▸ **DIRECTIONS FOR THIS TASK**
What you return must be the exact lines of the material below, from the first through the one that has "White Folia Vase 21cm", with no pictures and, please, nothing else.
▬▬▬
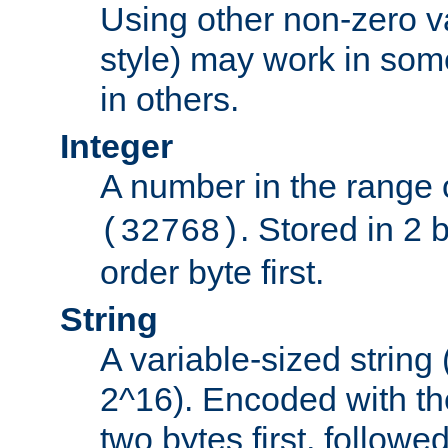
Using other non-zero va
style) may work in some
in others.
Integer
A number in the range 
. Stored in 2 
(32768)
order byte first.
String
A variable-sized string
2^16). Encoded with th
two bytes first, followe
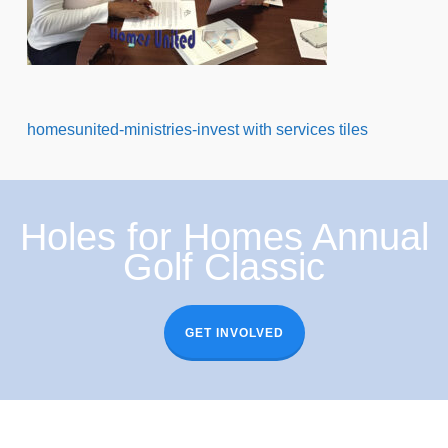
homesunited-ministries-invest with services tiles
Holes for Homes Annual
Golf Classic
GET INVOLVED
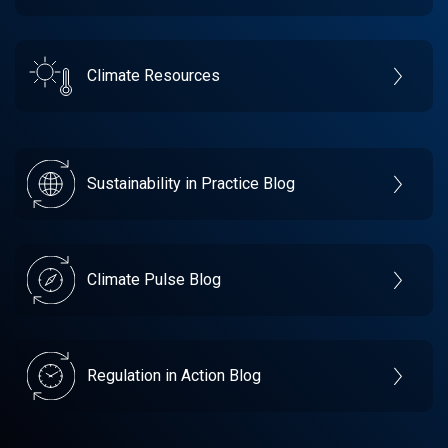
Climate Resources
Sustainability in Practice Blog
Climate Pulse Blog
Regulation in Action Blog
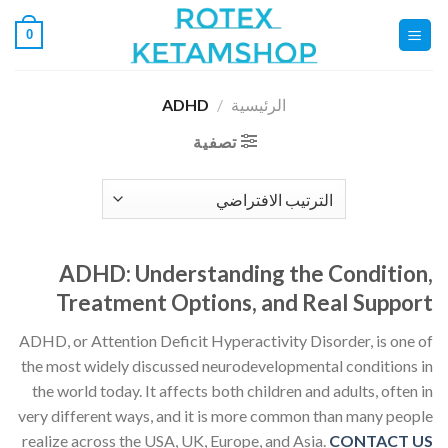
تخط
0
للمحتو
ADHD
/
الرئيسية
تصفية
ADHD: Understanding the Condition,
Treatment Options, and Real Support
ADHD, or Attention Deficit Hyperactivity Disorder, is one of
the most widely discussed neurodevelopmental conditions in
the world today. It affects both children and adults, often in
very different ways, and it is more common than many people
realize across the USA, UK, Europe, and Asia.
CONTACT US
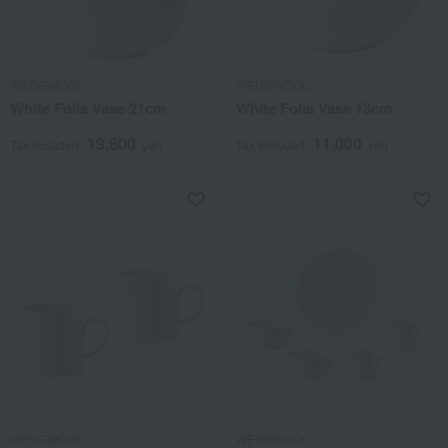
WEDGWOOD
WEDGWOOD
White Folia Vase 21cm
White Folia Vase 13cm
19,800
11,000
Tax included
yen
Tax included
yen
WEDGWOOD
WEDGWOOD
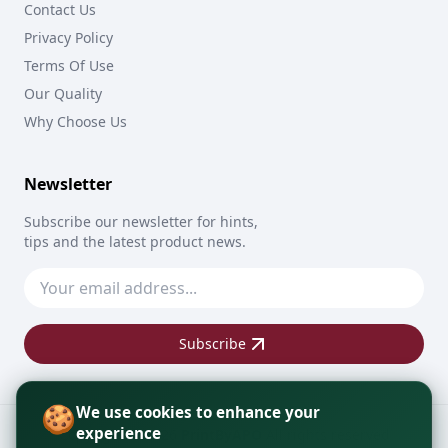
Contact Us
Privacy Policy
Terms Of Use
Our Quality
Why Choose Us
Newsletter
Subscribe our newsletter for hints,
tips and the latest product news.
Subscribe
🍪
We use cookies to enhance your
experience
Copyright © 2026
PrintByAPO
All rights reserved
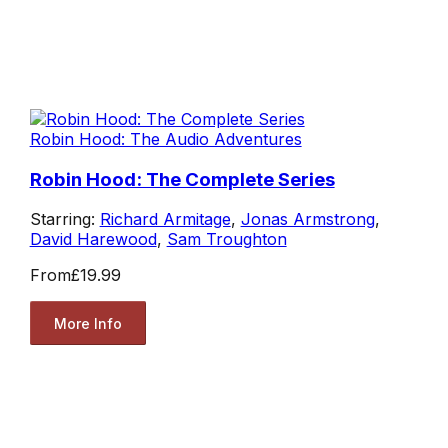
Robin Hood: The Audio Adventures
Robin Hood: The Complete Series
Starring:
Richard Armitage
,
Jonas Armstrong
,
David Harewood
,
Sam Troughton
From
£19.99
More Info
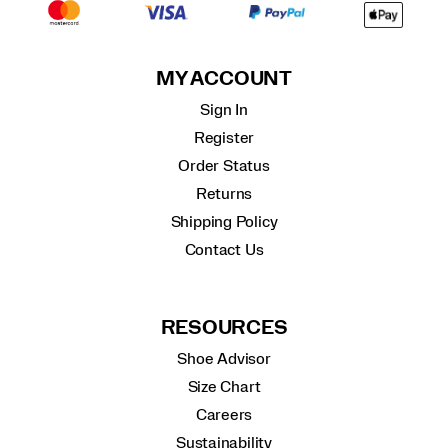
MY ACCOUNT
Sign In
Register
Order Status
Returns
Shipping Policy
Contact Us
RESOURCES
Shoe Advisor
Size Chart
Careers
Sustainability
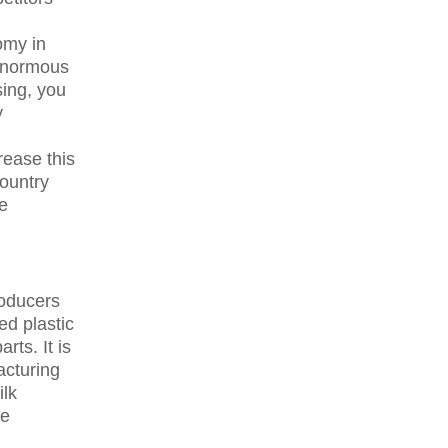
omy in
 enormous
ing, you
y
rease this
ountry
he
roducers
ed plastic
rts. It is
acturing
ilk
ce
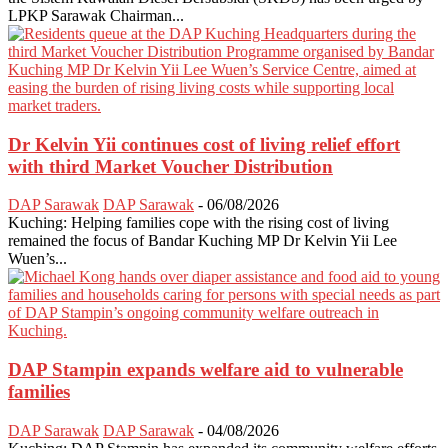
LPKP Sarawak Chairman...
Dr Kelvin Yii continues cost of living relief effort
with third Market Voucher Distribution
DAP Sarawak
DAP Sarawak
-
06/08/2026
Kuching: Helping families cope with the rising cost of living
remained the focus of Bandar Kuching MP Dr Kelvin Yii Lee
Wuen’s...
DAP Stampin expands welfare aid to vulnerable
families
DAP Sarawak
DAP Sarawak
-
04/08/2026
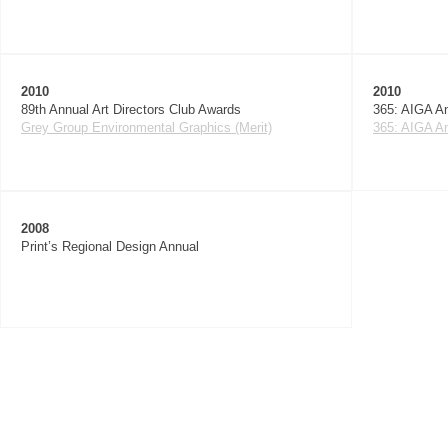
2010
2010
89th Annual Art Directors Club Awards
365: AIGA An
Grey Group Environmental Graphics (Merit)
365: AIGA An
2008
Print’s Regional Design Annual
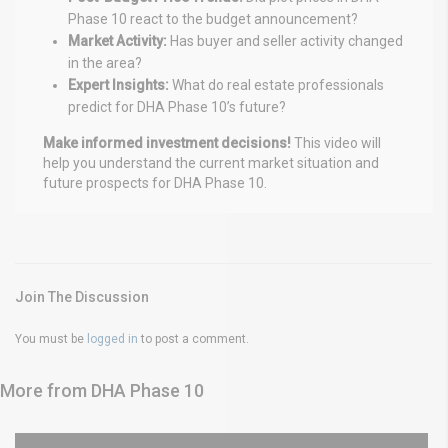
Phase 10 react to the budget announcement?
Market Activity:
Has buyer and seller activity changed
in the area?
Expert Insights:
What do real estate professionals
predict for DHA Phase 10’s future?
Make informed investment decisions!
This video will
help you understand the current market situation and
future prospects for DHA Phase 10.
Join The Discussion
You must be
logged in
to post a comment.
More from DHA Phase 10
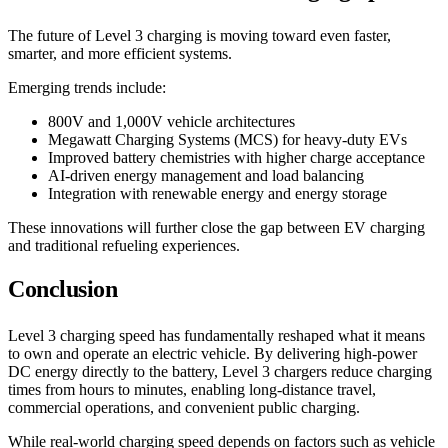
The future of Level 3 charging is moving toward even faster,
smarter, and more efficient systems.
Emerging trends include:
800V and 1,000V vehicle architectures
Megawatt Charging Systems (MCS) for heavy-duty EVs
Improved battery chemistries with higher charge acceptance
AI-driven energy management and load balancing
Integration with renewable energy and energy storage
These innovations will further close the gap between EV charging
and traditional refueling experiences.
Conclusion
Level 3 charging speed has fundamentally reshaped what it means
to own and operate an electric vehicle. By delivering high-power
DC energy directly to the battery, Level 3 chargers reduce charging
times from hours to minutes, enabling long-distance travel,
commercial operations, and convenient public charging.
While real-world charging speed depends on factors such as vehicle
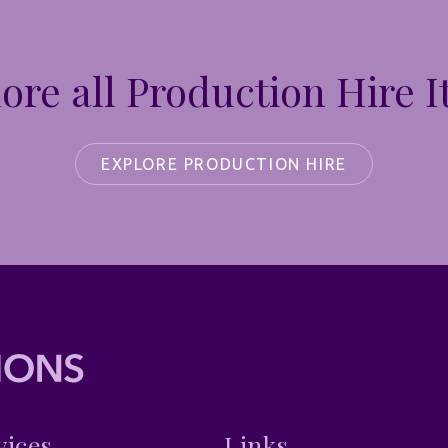
ore all Production Hire 
EXPLORE PRODUCTION HIRE
vices
Links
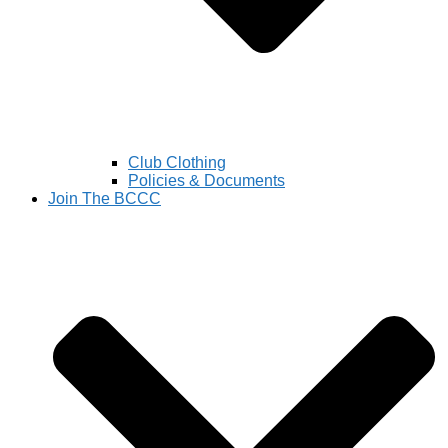
Club Clothing
Policies & Documents
Join The BCCC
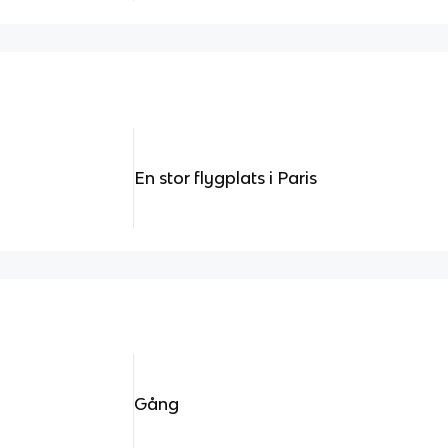
En stor flygplats i Paris
Gång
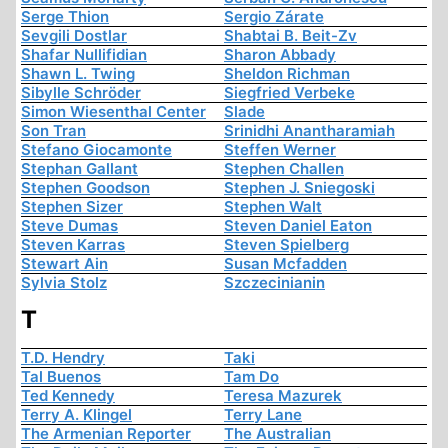
Serge Thion
Sergio Zárate
Sevgili Dostlar
Shabtai B. Beit-Zv
Shafar Nullifidian
Sharon Abbady
Shawn L. Twing
Sheldon Richman
Sibylle Schröder
Siegfried Verbeke
Simon Wiesenthal Center
Slade
Son Tran
Srinidhi Anantharamiah
Stefano Giocamonte
Steffen Werner
Stephan Gallant
Stephen Challen
Stephen Goodson
Stephen J. Sniegoski
Stephen Sizer
Stephen Walt
Steve Dumas
Steven Daniel Eaton
Steven Karras
Steven Spielberg
Stewart Ain
Susan Mcfadden
Sylvia Stolz
Szczecinianin
T
T.D. Hendry
Taki
Tal Buenos
Tam Do
Ted Kennedy
Teresa Mazurek
Terry A. Klingel
Terry Lane
The Armenian Reporter
The Australian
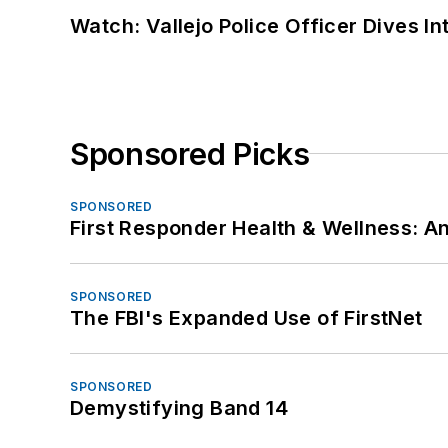
Watch: Vallejo Police Officer Dives I
Sponsored Picks
SPONSORED
First Responder Health & Wellness:
SPONSORED
The FBI's Expanded Use of FirstNet
SPONSORED
Demystifying Band 14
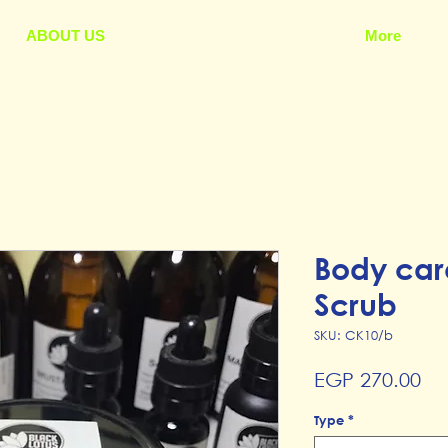
ABOUT US
More
Body car
Scrub
SKU: CK10/b
Pr
EGP 270.00
Type
*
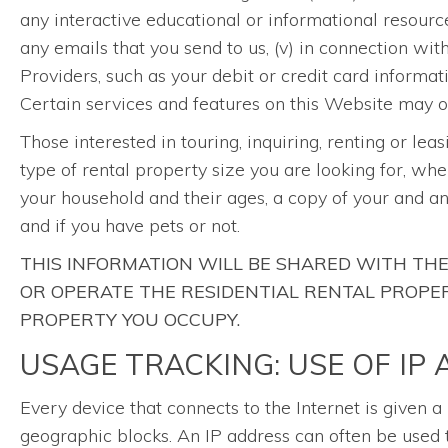
any interactive educational or informational resourc
any emails that you send to us, (v) in connection wi
Providers, such as your debit or credit card informat
Certain services and features on this Website may on
Those interested in touring, inquiring, renting or lea
type of rental property size you are looking for, whe
your household and their ages, a copy of your and a
and if you have pets or not.
THIS INFORMATION WILL BE SHARED WITH T
OR OPERATE THE RESIDENTIAL RENTAL PROPERT
PROPERTY YOU OCCUPY.
USAGE TRACKING: USE OF IP
Every device that connects to the Internet is given 
geographic blocks. An IP address can often be used t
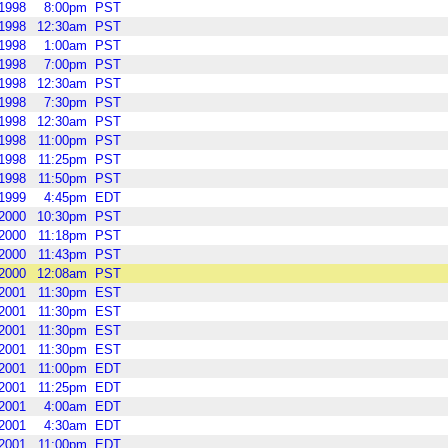
1998
8:00pm
PST
1998
12:30am
PST
1998
1:00am
PST
1998
7:00pm
PST
1998
12:30am
PST
1998
7:30pm
PST
1998
12:30am
PST
1998
11:00pm
PST
1998
11:25pm
PST
1998
11:50pm
PST
1999
4:45pm
EDT
2000
10:30pm
PST
2000
11:18pm
PST
2000
11:43pm
PST
2000
12:08am
PST
2001
11:30pm
EST
2001
11:30pm
EST
2001
11:30pm
EST
2001
11:30pm
EST
2001
11:00pm
EDT
2001
11:25pm
EDT
2001
4:00am
EDT
2001
4:30am
EDT
2001
11:00pm
EDT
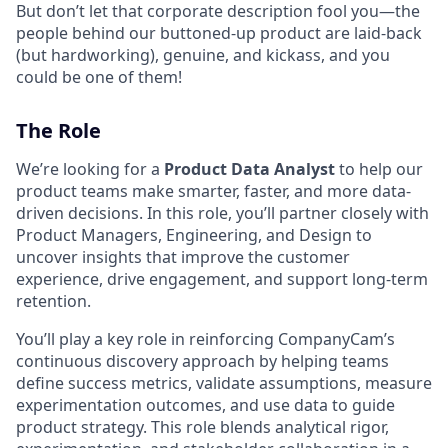
But don’t let that corporate description fool you—the
people behind our buttoned-up product are laid-back
(but hardworking), genuine, and kickass, and you
could be one of them!
The Role
We’re looking for a
Product Data Analyst
to help our
product teams make smarter, faster, and more data-
driven decisions. In this role, you’ll partner closely with
Product Managers, Engineering, and Design to
uncover insights that improve the customer
experience, drive engagement, and support long-term
retention.
You’ll play a key role in reinforcing CompanyCam’s
continuous discovery approach by helping teams
define success metrics, validate assumptions, measure
experimentation outcomes, and use data to guide
product strategy. This role blends analytical rigor,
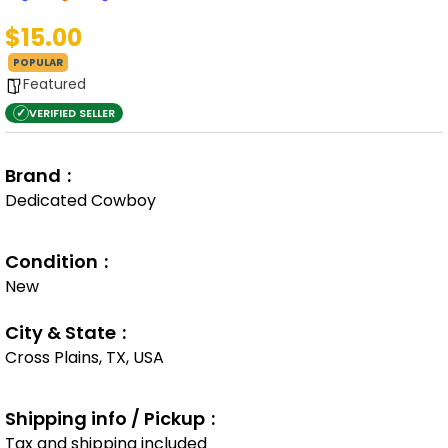
$15.00
POPULAR
Featured
✓
VERIFIED SELLER
Brand
Dedicated Cowboy
Condition
New
City & State
Cross Plains, TX, USA
Shipping info / Pickup
Tax and shipping included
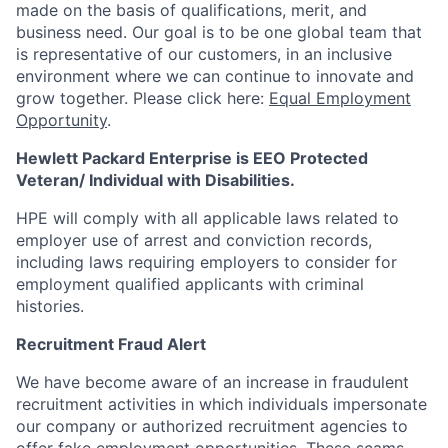
made on the basis of qualifications, merit, and
business need. Our goal is to be one global team that
is representative of our customers, in an inclusive
environment where we can continue to innovate and
grow together. Please click here:
Equal Employment
Opportunity
.
Hewlett Packard Enterprise is EEO Protected
Veteran/ Individual with Disabilities.
HPE will comply with all applicable laws related to
employer use of arrest and conviction records,
including laws requiring employers to consider for
employment qualified applicants with criminal
histories.
Recruitment Fraud Alert
We have become aware of an increase in fraudulent
recruitment activities in which individuals impersonate
our company or authorized recruitment agencies to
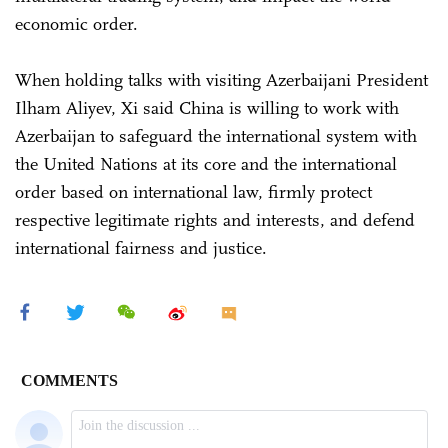
economic order.
When holding talks with visiting Azerbaijani President
Ilham Aliyev, Xi said China is willing to work with
Azerbaijan to safeguard the international system with
the United Nations at its core and the international
order based on international law, firmly protect
respective legitimate rights and interests, and defend
international fairness and justice.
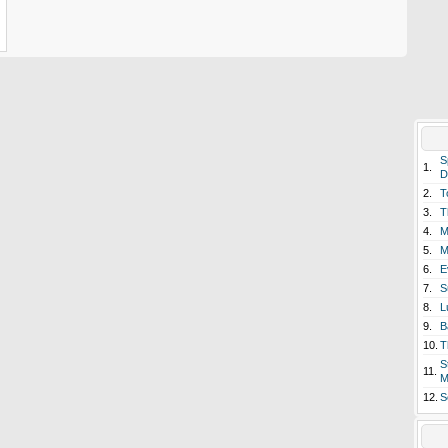
S
1.
D
2.
T
3.
T
4.
M
5.
M
6.
E
7.
S
8.
L
9.
B
10.
T
S
11.
M
12.
S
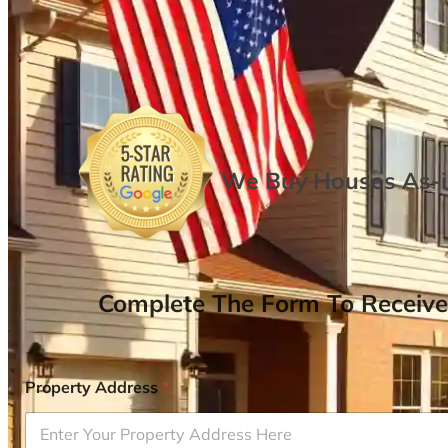
We Buy Houses As-is
Complete The Form To Receive
Property Address
*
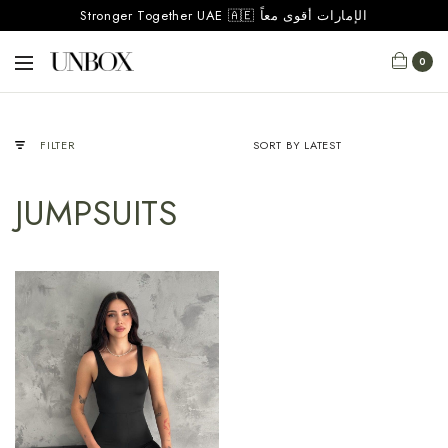
Stronger Together UAE 🇦🇪 الإمارات أقوى معاً
0
FILTER
JUMPSUITS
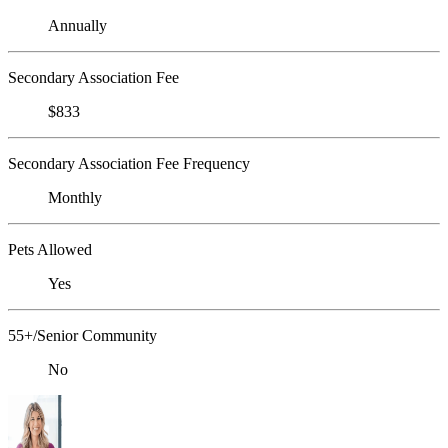
Annually
Secondary Association Fee
$833
Secondary Association Fee Frequency
Monthly
Pets Allowed
Yes
55+/Senior Community
No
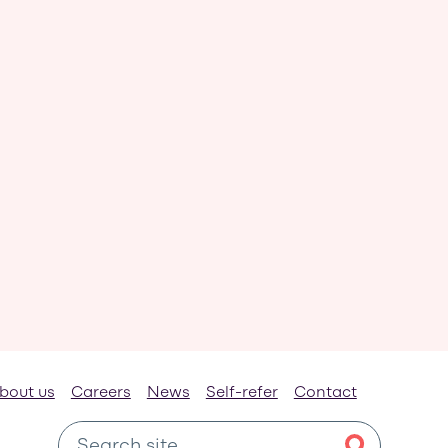
bout us
Careers
News
Self-refer
Contact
▬▬▬
▸ **WRITTEN ANSWER**
Using other non-zero va
style) may work in some
in others.
Integer
A number in the range 
. Stored in 2 
(32768)
order byte first.
String
A variable-sized string
2^16). Encoded with th
two bytes first, followe
homesunited-ministries-invest with services tiles
Holes for Homes Annual
Golf Classic
GET INVOLVED
Climate Resources
Sustainability in Practice Blog
Climate Pulse Blog
Regulation in Action Blog
تخط
0
للمحتو
ADHD
/
الرئيسية
تصفية
ADHD: Understanding the Condition,
Treatment Options, and Real Support
ADHD, or Attention Deficit Hyperactivity Disorder, is one of
the most widely discussed neurodevelopmental conditions in
the world today. It affects both children and adults, often in
very different ways, and it is more common than many people
realize across the USA, UK, Europe, and Asia.
CONTACT US
WEDGWOOD
WEDGWOOD
White Folia Vase 21cm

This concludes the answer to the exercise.